Beneath, we’ll stroll by means of the right way to use Cortex to deploy OpenAI’s GPT-2 mannequin as a service on AWS. You may must set up Cortex in your AWS account earlier than getting began.

Step 1: Configure your deployment

Outline a deployment and an api useful resource. A deployment specifies a set of APIs which are deployed collectively. An api makes a mannequin out there as an online service that may serve real-time predictions. The configuration under will obtain the mannequin from the cortex-examples S3 bucket. You possibly can run the code that generated the mannequin right here.

# cortex.yaml

- variety: deployment
  title: textual content

- variety: api
  title: generator
  mannequin: s3://cortex-examples/text-generator/gpt-2/124M

Step 2: Add request dealing with

The mannequin requires encoded information for inference, however the API ought to settle for strings of pure language as enter. It must also decode the inference output. This may be applied in a request handler file utilizing the pre_inference and post_inference features:


from encoder import get_encoder
encoder = get_encoder()

def pre_inference(pattern, metadata):
    context = encoder.encode(pattern["textual content"])
    return "context": [context]

def post_inference(prediction, metadata):
    response = prediction["pattern"]
    return encoder.decode(response)

Step three: Deploy to AWS

Deploying to AWS is so simple as working cortex deploy out of your CLI. cortex deploy takes the declarative configuration from cortex.yaml and creates it on the cluster. Behind the scenes, Cortex containerizes the mannequin, makes it servable utilizing TensorFlow Serving, exposes the endpoint with a load balancer, and orchestrates the workload on Kubernetes.

$ cortex deploy

deployment began

You possibly can observe the standing of a deployment utilizing cortex get. The output under signifies that one duplicate of the API was requested and one duplicate is obtainable to serve predictions. Cortex will routinely launch extra replicas if the load will increase and spin down replicas if there’s unused capability.

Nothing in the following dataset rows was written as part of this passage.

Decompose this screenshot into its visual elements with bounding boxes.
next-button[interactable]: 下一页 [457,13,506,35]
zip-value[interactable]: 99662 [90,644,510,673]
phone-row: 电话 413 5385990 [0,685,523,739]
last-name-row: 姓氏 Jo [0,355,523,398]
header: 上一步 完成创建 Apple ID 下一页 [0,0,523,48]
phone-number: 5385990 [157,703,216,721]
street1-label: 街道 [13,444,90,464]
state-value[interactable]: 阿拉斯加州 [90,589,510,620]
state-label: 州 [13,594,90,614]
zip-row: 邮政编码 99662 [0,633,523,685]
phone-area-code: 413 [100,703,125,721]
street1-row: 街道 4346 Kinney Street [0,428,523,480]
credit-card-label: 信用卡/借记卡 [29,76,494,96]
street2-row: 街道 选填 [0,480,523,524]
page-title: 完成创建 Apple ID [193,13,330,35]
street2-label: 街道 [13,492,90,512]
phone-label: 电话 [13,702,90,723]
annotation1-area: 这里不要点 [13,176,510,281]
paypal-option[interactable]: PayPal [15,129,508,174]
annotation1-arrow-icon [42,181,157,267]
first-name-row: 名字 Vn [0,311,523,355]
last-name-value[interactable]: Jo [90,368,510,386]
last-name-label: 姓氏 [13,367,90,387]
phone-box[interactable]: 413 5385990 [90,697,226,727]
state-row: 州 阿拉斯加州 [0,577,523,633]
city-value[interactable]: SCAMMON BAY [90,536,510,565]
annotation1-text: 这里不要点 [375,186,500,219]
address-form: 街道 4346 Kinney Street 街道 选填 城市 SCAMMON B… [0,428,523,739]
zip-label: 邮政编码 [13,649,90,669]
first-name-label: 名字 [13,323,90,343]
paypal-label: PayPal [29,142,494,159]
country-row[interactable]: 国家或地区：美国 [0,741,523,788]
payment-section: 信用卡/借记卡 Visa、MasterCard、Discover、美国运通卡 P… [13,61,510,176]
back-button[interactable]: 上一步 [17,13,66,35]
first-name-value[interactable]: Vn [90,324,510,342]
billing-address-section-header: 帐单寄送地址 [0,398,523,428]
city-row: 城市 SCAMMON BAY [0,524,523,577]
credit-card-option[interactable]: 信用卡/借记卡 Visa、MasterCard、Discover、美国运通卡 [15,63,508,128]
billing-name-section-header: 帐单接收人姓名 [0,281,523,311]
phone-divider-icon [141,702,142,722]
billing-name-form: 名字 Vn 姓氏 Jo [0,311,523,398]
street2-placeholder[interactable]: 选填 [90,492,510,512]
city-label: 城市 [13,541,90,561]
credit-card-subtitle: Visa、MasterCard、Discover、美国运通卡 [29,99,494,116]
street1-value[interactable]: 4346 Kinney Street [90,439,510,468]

$ cortex get generator --watch

standing   up-to-date   out there   requested   final replace   avg latency
stay     1            1           1           8s            123ms

url: http://*** content/generator

Step four: Serve real-time predictions

Upon getting your endpoint, you can also make requests:

$ curl http://*** content/generator 
    -X POST -H "Content material-Kind: software/json" 
    -d ''

Machine studying, with a couple of thousand researchers around the globe at the moment, want to create computer-driven machine studying algorithms that will also be utilized to human and social issues, comparable to schooling, well being care, employment, medication, politics, or the atmosphere...

Any questions? chat with us.

Extra examples

Key options

  • Autoscaling: Cortex routinely scales APIs to deal with manufacturing workloads.

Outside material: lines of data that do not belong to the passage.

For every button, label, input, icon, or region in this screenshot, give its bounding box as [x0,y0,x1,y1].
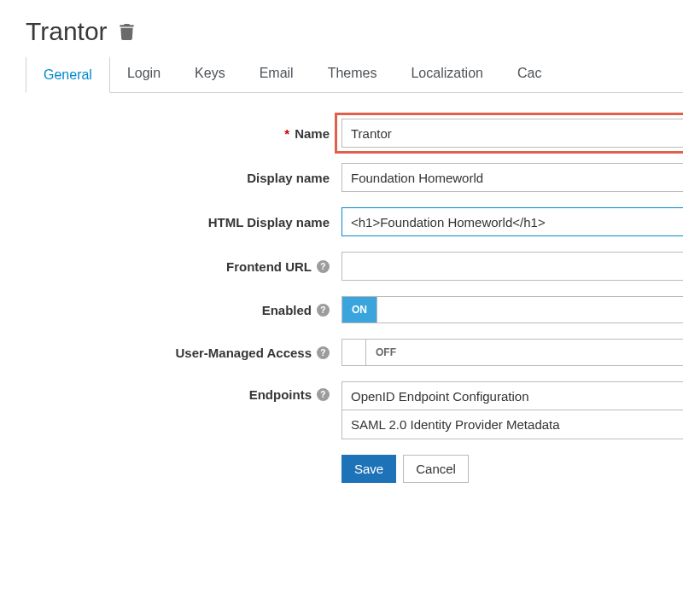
endpoint-openid[interactable]: OpenID Endpoint Configuration [342,381,683,410]
help-icon[interactable]: ? [317,260,330,273]
help-icon[interactable]: ? [317,388,330,401]
uma-toggle[interactable]: OFF [342,339,683,366]
frontend-url-input[interactable] [342,252,683,281]
required-indicator: * [284,126,289,141]
tab-cache[interactable]: Cac [500,56,558,92]
endpoint-saml[interactable]: SAML 2.0 Identity Provider Metadata [342,410,683,439]
name-input[interactable] [342,119,683,148]
endpoints-label: Endpoints [249,387,312,402]
enabled-toggle[interactable]: ON [342,296,683,323]
display-name-label: Display name [247,171,330,185]
frontend-url-label: Frontend URL [226,259,312,274]
tab-localization[interactable]: Localization [394,56,500,92]
tab-login[interactable]: Login [110,56,178,92]
svg-text:?: ? [320,262,325,271]
name-label: Name [295,126,330,141]
html-display-name-input[interactable] [342,207,683,236]
tabs: General Login Keys Email Themes Localiza… [26,56,683,93]
svg-text:?: ? [320,348,325,357]
trash-icon[interactable] [120,24,134,40]
toggle-off-label: OFF [366,340,406,365]
toggle-on-label: ON [342,297,377,323]
display-name-input[interactable] [342,163,683,192]
toggle-spacer [377,297,400,323]
svg-text:?: ? [320,390,325,399]
tab-keys[interactable]: Keys [178,56,242,92]
save-button[interactable]: Save [342,455,396,483]
uma-label: User-Managed Access [175,346,312,360]
enabled-label: Enabled [262,303,312,317]
svg-text:?: ? [320,305,325,315]
tab-themes[interactable]: Themes [311,56,394,92]
name-highlight [335,113,683,154]
toggle-spacer [342,340,366,365]
tab-email[interactable]: Email [242,56,311,92]
tab-general[interactable]: General [26,56,110,93]
page-title: Trantor [26,17,108,46]
help-icon[interactable]: ? [317,304,330,317]
html-display-name-label: HTML Display name [208,215,330,230]
help-icon[interactable]: ? [317,346,330,359]
cancel-button[interactable]: Cancel [403,455,469,483]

  • Multi framework: Cortex helps TensorFlow, Keras, PyTorch, Scikit-learn, XGBoost, and extra.

  • CPU / GPU assist: Cortex can run inference on CPU or GPU infrastructure.

  • Rolling updates: Cortex updates deployed APIs with none downtime.

  • Log streaming: Cortex streams logs from deployed fashions to your CLI.

  • Prediction monitoring: Cortex displays community metrics and tracks predictions.

  • Minimal declarative configuration: Deployments are outlined in a single cortex.yaml file.

Leave a Reply

This site uses Akismet to reduce spam. Learn how your comment data is processed.